**TASK TO CARRY OUT**
Only the lines below from the one with "Qhubeka, Douglas Ryde" through the one with "members, and recognize" are to be written out, exactly and without any images.

··········

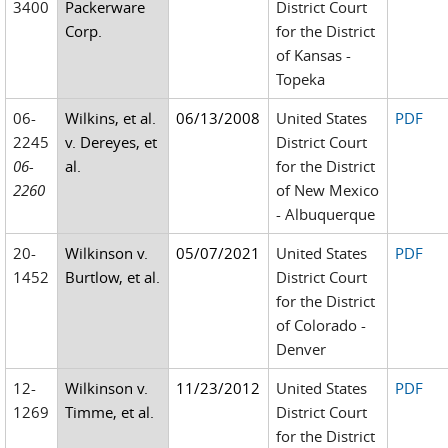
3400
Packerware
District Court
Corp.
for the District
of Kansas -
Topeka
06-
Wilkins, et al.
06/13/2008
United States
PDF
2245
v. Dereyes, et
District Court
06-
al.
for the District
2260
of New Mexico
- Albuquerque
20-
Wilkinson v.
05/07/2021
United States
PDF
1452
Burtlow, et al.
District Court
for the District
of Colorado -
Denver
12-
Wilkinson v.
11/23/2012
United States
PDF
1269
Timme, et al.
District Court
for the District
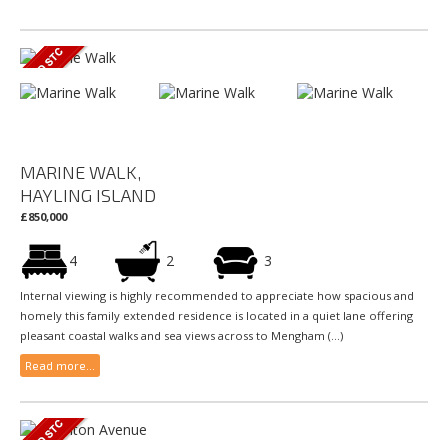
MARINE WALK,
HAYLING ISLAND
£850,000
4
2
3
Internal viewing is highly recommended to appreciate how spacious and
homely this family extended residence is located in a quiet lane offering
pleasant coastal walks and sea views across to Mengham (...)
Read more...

··········

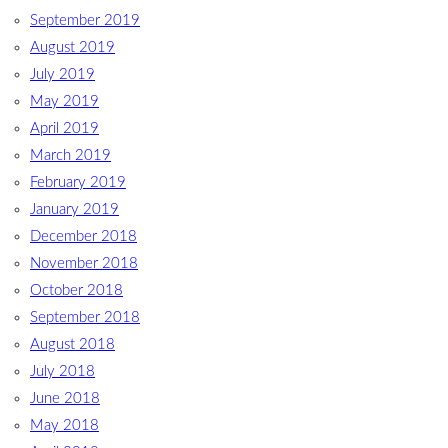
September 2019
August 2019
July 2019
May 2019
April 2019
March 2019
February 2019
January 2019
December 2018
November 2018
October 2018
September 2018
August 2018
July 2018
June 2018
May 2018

··········

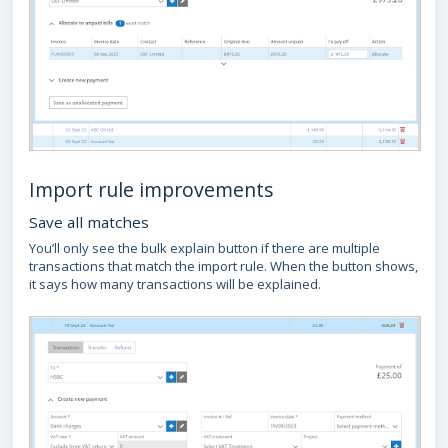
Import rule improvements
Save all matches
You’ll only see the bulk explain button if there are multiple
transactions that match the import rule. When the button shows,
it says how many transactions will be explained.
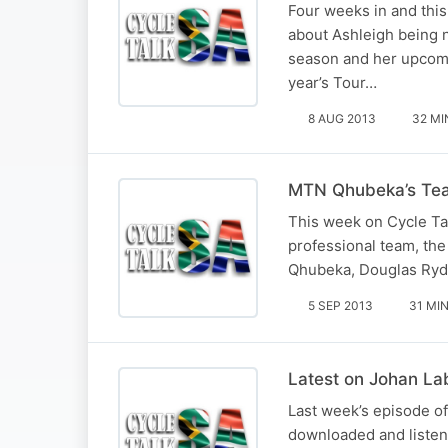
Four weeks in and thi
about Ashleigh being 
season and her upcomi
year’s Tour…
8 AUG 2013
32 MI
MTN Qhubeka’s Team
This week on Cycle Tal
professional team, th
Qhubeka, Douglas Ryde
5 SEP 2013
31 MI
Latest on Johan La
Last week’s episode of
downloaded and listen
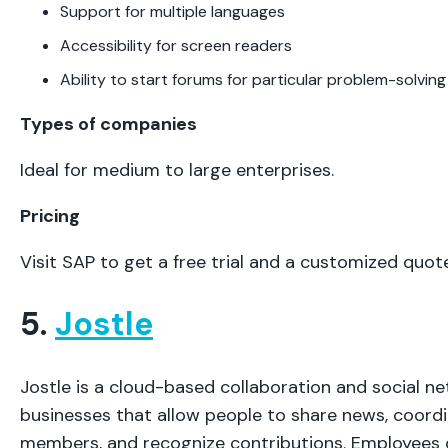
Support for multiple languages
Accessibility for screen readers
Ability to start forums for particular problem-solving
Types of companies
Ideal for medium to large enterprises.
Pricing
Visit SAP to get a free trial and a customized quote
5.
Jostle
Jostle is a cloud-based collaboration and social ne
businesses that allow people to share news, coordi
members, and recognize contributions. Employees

··········

**THE COMPLETED TASK**
Qhubeka, Douglas Ryde
5 SEP 2013
31 MI
Latest on Johan La
Last week’s episode of
downloaded and listen
Support for multiple languages
Accessibility for screen readers
Ability to start forums for particular problem-solving
Types of companies
Ideal for medium to large enterprises.
Pricing
Visit SAP to get a free trial and a customized quote
5.
Jostle
Jostle is a cloud-based collaboration and social ne
businesses that allow people to share news, coordi
members, and recognize contributions. Employees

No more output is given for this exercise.